Sur ce, l’homme éclata de rire, comme un enfant taquin qui s’amuse, et jeta en l’air, joyeusement, son vieux bonnet. Joinville fronça le sourcil. Mais le bon roi sourit.
— Tu me trouves indiscret, mauvais garçon, et tu railles. Mais je sais à qui j’ai affaire. Tu es mal vêtu ; à te voir, on devine que tu es mal nourri ; tu distrais les badauds avec des cabrioles et tu t’égayes au nez des puissants ; tu es sans feu ni lieu et insouciant comme un moineau. Sûrement tu es poète.
— Bien deviné ! Je compose des chansons si langoureuses que les dames en pleurent, des chansons guerrières qui donnent du cœur au plus couard, des chansons plaisantes qui épanouissent après boire les figures les plus moroses. Je sais les exploits de Charlemagne, les malheurs de Roland à Roncevaux, l’histoire de Rome la grande, et mille autres merveilles. Et je sais aussi faire danser les ours, dresser les chiens, marcher sur les mains, jouer de la viole et grimacer mieux que les gargouilles des cathédrales.
— Voilà beaucoup de talents. Dommage est qu’ils soient d’un médiocre rapport.
— Jusqu’à présent, oui. Mais ma fortune sera bientôt faite, car je vais à Paris où les amateurs ne manquent pas. Ce n’est pas comme dans ce village, où les gens sont des brutes. Ils ont bâillé à mes meilleurs vers. Les singeries seules leur plaisent.
— En effet, ils t’applaudissaient.
— Ils applaudissent, mais ce sont des avares. J’ai quêté après une chanson : pas un liard ; après un fabliau : pas davantage ; après des contorsions et des calembredaines : rien encore. Si je quête maintenant, ils ne donneront pas plus. Que la peste les emporte !
— Et sur les grands chemins, n’as-tu point peur ?
— Quand des brigands paraissent, je chante à tue-tête. Les plus farouches s’en retournent alors. Ils savent qu’avec mes pareils ils perdraient leur temps et que les faiseurs de vers n’ont de richesse que dans leurs rimes.

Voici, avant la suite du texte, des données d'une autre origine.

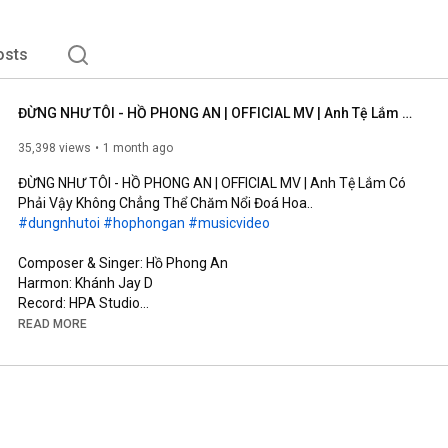
osts
ĐỪNG NHƯ TÔI - HỒ PHONG AN | OFFICIAL MV | Anh Tệ Lắm Có Phải Vậy Không Chẳng Thể Chăm Nổi Đoá Hoa..
35,398 views
1 month ago
ĐỪNG NHƯ TÔI - HỒ PHONG AN | OFFICIAL MV | Anh Tệ Lắm Có 
#dungnhutoi
#hophongan
#musicvideo
Composer & Singer: Hồ Phong An

Harmon: Khánh Jay D

Record: HPA Studio

Mix Master & Background Vocal: Đinh Hoàng Quốc

READ MORE
Music Production Manager: Đỗ Trọng Tâm

Screenwriter: Võ Thị Bích Trâm

Cam Operator: Kun, TuFu

AD: Rin

AC: Đức Nguyễn (#11)

Runner: Phong Phạm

Bien mieux, la semaine dernière, une bande m’a invité à dîner : ce fut très cordial. Quel festin ! quel vin ! quels aimables convives !
— Tu as de belles fréquentations !
— Que le roi m’invite, il aura la préférence.

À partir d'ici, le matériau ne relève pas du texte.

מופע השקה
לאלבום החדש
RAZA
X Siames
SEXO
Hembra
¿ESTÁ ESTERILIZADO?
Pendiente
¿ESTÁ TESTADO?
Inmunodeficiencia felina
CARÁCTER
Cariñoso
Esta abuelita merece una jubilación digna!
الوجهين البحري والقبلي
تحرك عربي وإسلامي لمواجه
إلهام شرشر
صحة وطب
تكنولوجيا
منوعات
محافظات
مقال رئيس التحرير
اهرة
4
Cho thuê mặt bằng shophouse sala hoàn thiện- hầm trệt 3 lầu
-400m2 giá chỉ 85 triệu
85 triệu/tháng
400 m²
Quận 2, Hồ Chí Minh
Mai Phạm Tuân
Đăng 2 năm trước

Louis IX s’amusait extrêmement. Derrière lui son escorte le jugeait un peu trop familier avec ce va-nu-pieds et le blâmait discrètement. Mais il n’en avait cure.
— Eh bien ! quand tu seras à Paris, présente-toi au Louvre. On t’y recevra, je te le promets.

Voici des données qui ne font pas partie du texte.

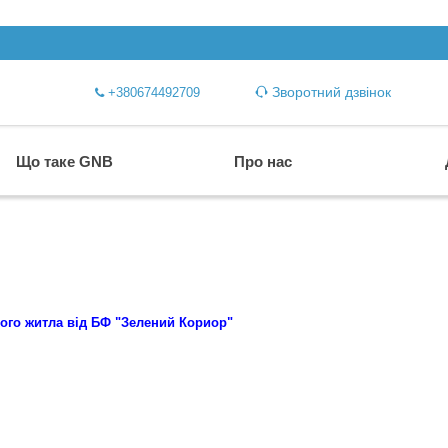
Зворотний дзвінок
+380674492709
Що таке GNB
Про нас
ого житла від БФ "Зелений Кориор"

— Je m’y présenterai, beau sire. Si l’on me chasse, vous en aurez le remords… Mais je ne sais guère quand ce sera.
— Qui t’empêche de continuer ta route ?
— Ce pont, ce pont à péage. Dans ma bourse il n’y a que du vent. Je comptais sur la quête pour payer le passage. Mais ces vilains, que le diable puisse étrangler, ont les poches cousues. Si je ne rencontre pas un passant généreux, je risque de demeurer ici jusqu’au jugement dernier.
Le roi se retourna vers ses compagnons :
— Joinville, je veux que désormais tous les ponts du royaume soient libres pour les poètes, jongleurs et trouvères. Qu’ils disent au gardien un couplet : cela suffira… de par le roi. Et toi, gentil chanteur, viens demain dîner au palais. Tu y auras, j’espère, chère aussi bonne que chez tes brigands. Suis ton chemin, et que Dieu te conserve ta gaieté !
Là-dessus, les cavaliers piquèrent des deux et s’éloignèrent. Le jeune homme resta, son bonnet à la main, émerveillé et heureux.
Depuis, trouvères, jongleurs, poètes, joueurs de viole et de cornemuse, diseurs de contes ou de graves récits, amuseurs des petits et des grands, allèrent répandre partout fabliaux, épopées et chansonnettes, fleurs et fleurettes du vieux sol gaulois. Et ils circulèrent en franchise sur tous les ponts de France.